After all, this is what attracted Martin to the stories: the quest for an adult identity, delayed in most baby boomers (okay, I’m an exaggerated example, but I’d have to be).

Anyway, I’ll call him tonight and try to convince him. I was so excited that I never got back to bed.

At my desk at 8 AM, I eventually decided to blow off the Excel class, but only because I couldn’t find parking anywhere near Turlington Hall.

Russ was out, being a host – he likened it to being a protocol director at an embassy – to the visiting Brazilian legislators.

Liz told me that at Jon’s yesterday, Joann told her that Russ is going to be our envoy to the Haitians, and that depressed her terribly, so we vented to each other about it today.

Russ – racist, Eurocentric, callous, pompous Russ – is precisely the wrong person to go to Haiti. He can’t even talk to African Americans!

It enrages both Liz and me, and she said one reason she went home sick last week was the AID/USIA international stuff that makes Joann and Jon salivate depresses her so much.

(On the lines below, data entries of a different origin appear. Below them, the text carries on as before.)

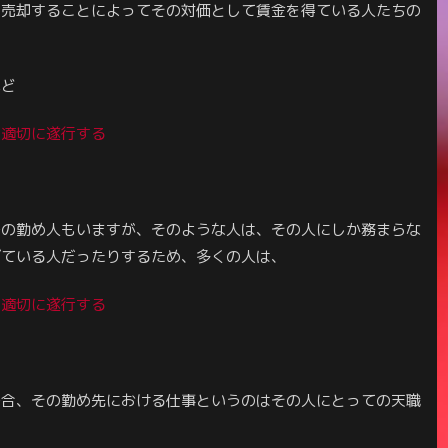
に売却することによってその対価として賃金を得ている人たちの
れど
ま適切に遂行する
。
場の勤め人もいますが、そのような人は、その人にしか務まらな
げている人だったりするため、多くの人は、
ま適切に遂行する
場合、その勤め先における仕事というのはその人にとっての天職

Anyway, I’d better not get started. Once I start to get angry, the rage feeds on itself.

Jon made me revise that stupid self-study document once again – mostly because he wants to highlight all the international bullshit CGR is doing.

I emailed Craig that I’m going to Tallahassee tomorrow, a lie that will get me out of leafleting the O’Dome.

I also sent him two Los Angeles Times stories about the probable defeat of the Colorado case going up before the Supreme Court tomorrow and the strategies gay rights groups will take after a bad decision. (They’ve decided not to renew a boycott of Colorado.)

Gary Konas said I could have a couple more weeks to finish the Neil Simon article.

Josh wrote that he went to shul on his father’s Yahrzeit day and then went out to the cemetery, that his niece and her boyfriend were at his apartment, and that he was fighting a lot with Sharon.

Christy Sheffield Sanford wrote that she loved what she’d read of Hitler. A friend saw her copy and said, “Oh, I have that book” and brought it to show her.

At 11:30 AM, I went to Bailey Hall for a lecture on electronic privacy by this guy David Sobel, a UF law grad who works for the Electronic Privacy Information Center (EPIC) in D.C.

Altom Maglio, head of the Computer Law Society, introduced Sobel for what was a good talk and Q&A, mostly on encryption, the Clipper Chip, PGP, and stuff I was happy to realize I’d already pretty much soaked up through all my reading.

When I returned to the office, Laura asked me to help one of the Brazilian legislators pick a New York City hotel – no one else had a clue – and I shopped by phone for another Brazilian and discovered the best place to get additional megs of RAM for his computer was Electric Avenue.

What am I, a concierge for foreign parliamentarians?

I kept getting e-mail all day, from the GLB list, the Computer Law list, the Consortium for School Networking list. (Everyone on the GayJews list must be out for Sukkoth.)

Twice I ran into David Jackson and we exchanged hellos and smiles. Luckily, I’m always in a rush every time I see him, so by now he must realize I’m not stalking him just because I think he’s cute.

Life’s too full and too fast for me lately.